The octopus has captured human imagination for centuries. "To believe in the octopus, one must have seen it," wrote Victor Hugo in 1866. "Compared with it, the hydras of old are laughable." Today, the dance-like movements of the octopus serve as the muse for engineers of an innovative new project called STIFF-FLOP. The project's goal is to create a robotic surgical arm that will navigate the human body with the same grace that octopods use to navigate the ocean.

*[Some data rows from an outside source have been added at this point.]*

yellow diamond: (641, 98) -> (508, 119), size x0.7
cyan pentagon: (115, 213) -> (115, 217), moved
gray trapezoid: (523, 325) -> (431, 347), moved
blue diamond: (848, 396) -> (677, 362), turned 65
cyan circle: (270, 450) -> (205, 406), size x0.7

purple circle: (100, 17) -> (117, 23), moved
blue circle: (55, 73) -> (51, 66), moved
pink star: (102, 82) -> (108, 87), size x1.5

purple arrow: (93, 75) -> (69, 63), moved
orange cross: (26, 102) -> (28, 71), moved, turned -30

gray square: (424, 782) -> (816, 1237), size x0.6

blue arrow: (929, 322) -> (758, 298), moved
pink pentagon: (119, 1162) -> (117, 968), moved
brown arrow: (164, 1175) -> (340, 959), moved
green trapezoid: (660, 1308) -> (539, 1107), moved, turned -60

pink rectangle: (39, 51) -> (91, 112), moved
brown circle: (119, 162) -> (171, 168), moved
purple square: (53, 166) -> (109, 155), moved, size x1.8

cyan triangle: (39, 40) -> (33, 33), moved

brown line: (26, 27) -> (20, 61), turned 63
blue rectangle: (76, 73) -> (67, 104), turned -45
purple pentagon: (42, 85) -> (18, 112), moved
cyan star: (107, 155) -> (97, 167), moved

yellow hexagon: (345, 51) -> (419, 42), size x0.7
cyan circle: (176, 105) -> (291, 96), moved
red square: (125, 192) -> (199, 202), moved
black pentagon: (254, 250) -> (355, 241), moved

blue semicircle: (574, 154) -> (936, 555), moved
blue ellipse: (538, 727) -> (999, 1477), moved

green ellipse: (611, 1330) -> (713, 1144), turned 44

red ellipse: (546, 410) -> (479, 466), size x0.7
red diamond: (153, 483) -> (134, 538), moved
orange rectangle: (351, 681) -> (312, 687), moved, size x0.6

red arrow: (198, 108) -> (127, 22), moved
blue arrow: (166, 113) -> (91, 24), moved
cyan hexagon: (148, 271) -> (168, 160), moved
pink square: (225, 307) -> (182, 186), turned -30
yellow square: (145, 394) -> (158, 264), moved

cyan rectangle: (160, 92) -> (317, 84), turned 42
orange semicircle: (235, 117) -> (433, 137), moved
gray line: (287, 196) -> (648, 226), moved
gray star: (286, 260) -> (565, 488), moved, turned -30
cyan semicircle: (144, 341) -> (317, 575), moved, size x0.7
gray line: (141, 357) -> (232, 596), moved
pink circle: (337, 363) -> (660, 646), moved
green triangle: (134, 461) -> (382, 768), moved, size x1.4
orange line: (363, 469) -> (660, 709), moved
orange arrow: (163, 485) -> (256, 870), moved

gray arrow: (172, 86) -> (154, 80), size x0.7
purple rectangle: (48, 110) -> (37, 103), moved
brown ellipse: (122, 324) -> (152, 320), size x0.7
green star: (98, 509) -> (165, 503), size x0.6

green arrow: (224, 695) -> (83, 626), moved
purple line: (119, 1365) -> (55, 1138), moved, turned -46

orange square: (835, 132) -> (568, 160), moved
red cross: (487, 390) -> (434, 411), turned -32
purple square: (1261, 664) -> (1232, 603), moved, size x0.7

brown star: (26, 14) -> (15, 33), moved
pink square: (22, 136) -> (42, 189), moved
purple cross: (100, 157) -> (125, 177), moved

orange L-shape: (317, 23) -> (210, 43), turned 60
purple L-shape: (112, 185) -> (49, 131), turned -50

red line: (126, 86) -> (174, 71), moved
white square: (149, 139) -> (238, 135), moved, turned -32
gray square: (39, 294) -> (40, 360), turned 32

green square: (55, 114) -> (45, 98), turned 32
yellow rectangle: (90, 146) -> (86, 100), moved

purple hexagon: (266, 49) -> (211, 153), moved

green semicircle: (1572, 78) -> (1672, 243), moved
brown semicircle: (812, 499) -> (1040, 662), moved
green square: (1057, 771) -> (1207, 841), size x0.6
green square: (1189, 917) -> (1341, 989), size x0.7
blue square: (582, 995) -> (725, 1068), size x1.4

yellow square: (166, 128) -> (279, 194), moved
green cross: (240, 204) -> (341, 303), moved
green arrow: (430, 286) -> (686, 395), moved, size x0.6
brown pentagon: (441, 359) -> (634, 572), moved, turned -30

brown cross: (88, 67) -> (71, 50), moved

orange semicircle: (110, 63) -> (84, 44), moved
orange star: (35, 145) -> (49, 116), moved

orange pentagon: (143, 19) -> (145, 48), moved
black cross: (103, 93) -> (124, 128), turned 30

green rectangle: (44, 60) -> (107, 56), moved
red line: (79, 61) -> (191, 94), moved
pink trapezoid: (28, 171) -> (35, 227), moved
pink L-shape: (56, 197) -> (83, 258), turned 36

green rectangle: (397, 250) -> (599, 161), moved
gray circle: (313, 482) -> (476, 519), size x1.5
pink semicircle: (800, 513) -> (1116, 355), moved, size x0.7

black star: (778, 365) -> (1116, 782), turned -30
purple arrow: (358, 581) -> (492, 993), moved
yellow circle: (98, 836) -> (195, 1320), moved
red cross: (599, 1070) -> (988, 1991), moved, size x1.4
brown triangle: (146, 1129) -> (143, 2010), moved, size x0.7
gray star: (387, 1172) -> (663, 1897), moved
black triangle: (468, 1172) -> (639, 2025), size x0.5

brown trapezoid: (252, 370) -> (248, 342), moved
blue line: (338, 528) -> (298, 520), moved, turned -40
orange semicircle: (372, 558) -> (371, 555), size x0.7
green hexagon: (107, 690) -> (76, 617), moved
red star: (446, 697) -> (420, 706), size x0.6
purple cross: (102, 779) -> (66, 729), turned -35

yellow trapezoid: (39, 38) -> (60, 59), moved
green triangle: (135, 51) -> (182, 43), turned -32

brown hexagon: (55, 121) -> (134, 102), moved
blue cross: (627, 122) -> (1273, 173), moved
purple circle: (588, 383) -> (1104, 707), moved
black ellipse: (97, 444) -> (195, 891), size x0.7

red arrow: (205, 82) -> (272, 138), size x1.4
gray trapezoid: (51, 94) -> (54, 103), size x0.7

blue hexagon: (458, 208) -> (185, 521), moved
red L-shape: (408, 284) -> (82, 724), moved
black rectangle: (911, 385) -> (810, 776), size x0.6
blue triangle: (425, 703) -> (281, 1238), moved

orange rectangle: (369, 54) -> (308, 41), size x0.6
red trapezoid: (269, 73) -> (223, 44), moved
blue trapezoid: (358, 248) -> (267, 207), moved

A team of researchers at Hebrew University of Jerusalem has recently solved an octopus enigma no one had previously tackled: How does the octopus keep its eight arms from sticking together or becoming entangled? It turns out that chemical recognition is responsible for the tentacles' selective sticking abilities. When an octopus' suckers come in contact with its own skin, a chemical message is sent to momentarily stop them from working. "We were kind of amazed that this…was the answer," explains Guy Levy, a researcher with the study. "We had to repeat it many times to convince ourselves that it was true."
The new findings were received with enthusiasm by coordinators from the European Commission's STIFF-FLOP project (STIFFness controllable Flexible and Learn-able manipulator for surgical OPerations). According to Kaspar Althoefer, a STIFF-FLOP project coordinator, the findings at Hebrew U. could help lead to a "biologically inspired solution to keep the tentacle-like robots apart while the tentacle tips are coordinated in their actions to perform an operation."
Levy has another idea for how the study could be used in bio-inspired robots: navigating the complex maze of human intestines. "We don't want [a medical device] to grip the wall of the intestines. In this case, it may use chemical recognition to avoid sticking to the wall," Levy suggests.
Dr. Arif Ahmad, a bariatric surgeon at the J.T. Mather Hospital in New York, believes that the STIFF-FLOP technology "has the potential to be a game-changer." He says it offers real advantages over the current tools used in laparoscopic surgery but still "has a long way to go" before it could be used in a surgeon's operating room.